WHAT THIS TASK INVOLVES: Answer with a number only: how many lines of the entries below contain the word "全国货源"?

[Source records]

#####

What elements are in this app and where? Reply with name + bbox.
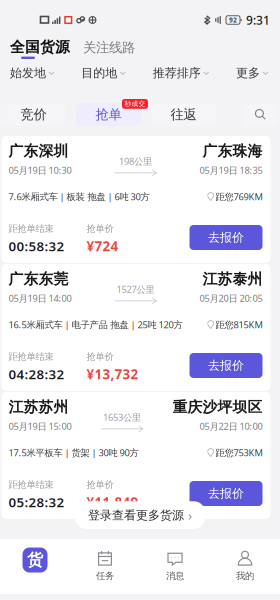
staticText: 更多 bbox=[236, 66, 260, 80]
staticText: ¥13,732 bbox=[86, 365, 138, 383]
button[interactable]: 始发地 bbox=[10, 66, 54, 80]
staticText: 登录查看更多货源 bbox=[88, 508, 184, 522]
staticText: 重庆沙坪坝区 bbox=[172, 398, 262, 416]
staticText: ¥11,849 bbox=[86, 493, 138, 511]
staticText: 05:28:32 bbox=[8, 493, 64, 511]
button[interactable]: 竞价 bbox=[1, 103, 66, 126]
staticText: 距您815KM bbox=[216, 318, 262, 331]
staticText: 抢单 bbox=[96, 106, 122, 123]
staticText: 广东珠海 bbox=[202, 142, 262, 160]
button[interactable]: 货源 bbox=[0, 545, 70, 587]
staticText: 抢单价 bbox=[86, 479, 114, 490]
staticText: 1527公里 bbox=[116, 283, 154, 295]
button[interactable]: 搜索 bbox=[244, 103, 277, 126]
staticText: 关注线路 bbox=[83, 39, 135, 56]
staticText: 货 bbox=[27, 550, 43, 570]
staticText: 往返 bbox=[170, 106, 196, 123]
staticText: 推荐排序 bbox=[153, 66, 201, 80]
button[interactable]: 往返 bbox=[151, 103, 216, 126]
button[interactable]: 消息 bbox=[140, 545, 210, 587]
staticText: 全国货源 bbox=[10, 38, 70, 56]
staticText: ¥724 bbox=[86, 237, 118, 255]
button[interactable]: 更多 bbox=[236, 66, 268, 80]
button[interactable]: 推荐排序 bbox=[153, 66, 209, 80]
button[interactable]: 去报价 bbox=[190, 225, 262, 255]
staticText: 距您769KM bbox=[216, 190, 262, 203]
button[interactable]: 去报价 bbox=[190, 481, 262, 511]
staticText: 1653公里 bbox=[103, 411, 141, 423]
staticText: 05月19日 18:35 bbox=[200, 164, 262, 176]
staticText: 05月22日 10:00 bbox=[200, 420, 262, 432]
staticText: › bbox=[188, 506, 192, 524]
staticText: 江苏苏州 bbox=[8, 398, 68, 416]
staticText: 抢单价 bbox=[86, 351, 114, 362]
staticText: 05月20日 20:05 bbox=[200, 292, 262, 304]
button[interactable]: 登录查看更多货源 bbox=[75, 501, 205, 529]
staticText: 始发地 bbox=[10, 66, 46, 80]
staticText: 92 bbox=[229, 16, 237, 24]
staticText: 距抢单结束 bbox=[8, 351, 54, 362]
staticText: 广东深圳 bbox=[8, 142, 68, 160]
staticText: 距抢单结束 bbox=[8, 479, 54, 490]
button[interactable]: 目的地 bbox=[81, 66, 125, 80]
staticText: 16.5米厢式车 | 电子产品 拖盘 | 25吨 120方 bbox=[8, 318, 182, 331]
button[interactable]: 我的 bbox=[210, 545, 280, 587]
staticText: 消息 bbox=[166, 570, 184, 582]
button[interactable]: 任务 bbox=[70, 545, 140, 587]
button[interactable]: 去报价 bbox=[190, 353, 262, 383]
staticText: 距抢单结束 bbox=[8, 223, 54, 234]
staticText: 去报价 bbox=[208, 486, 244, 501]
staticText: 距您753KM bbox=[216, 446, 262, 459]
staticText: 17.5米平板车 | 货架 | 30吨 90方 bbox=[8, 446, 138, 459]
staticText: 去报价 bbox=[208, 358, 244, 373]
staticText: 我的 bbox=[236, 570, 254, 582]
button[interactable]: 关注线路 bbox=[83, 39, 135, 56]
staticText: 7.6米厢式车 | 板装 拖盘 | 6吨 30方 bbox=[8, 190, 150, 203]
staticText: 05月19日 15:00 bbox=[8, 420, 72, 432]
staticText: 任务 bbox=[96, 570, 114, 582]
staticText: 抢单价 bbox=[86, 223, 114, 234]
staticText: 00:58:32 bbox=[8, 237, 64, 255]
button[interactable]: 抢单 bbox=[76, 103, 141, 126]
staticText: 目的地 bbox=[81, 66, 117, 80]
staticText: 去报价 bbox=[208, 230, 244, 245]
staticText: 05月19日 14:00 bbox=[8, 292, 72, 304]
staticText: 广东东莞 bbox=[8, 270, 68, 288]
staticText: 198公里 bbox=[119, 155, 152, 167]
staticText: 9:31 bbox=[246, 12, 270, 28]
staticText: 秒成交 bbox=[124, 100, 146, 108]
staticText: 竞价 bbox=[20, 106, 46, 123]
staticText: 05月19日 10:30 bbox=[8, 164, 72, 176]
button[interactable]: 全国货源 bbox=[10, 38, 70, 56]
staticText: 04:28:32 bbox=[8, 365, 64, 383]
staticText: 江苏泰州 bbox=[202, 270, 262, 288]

#####

TASK RESPONSE: 2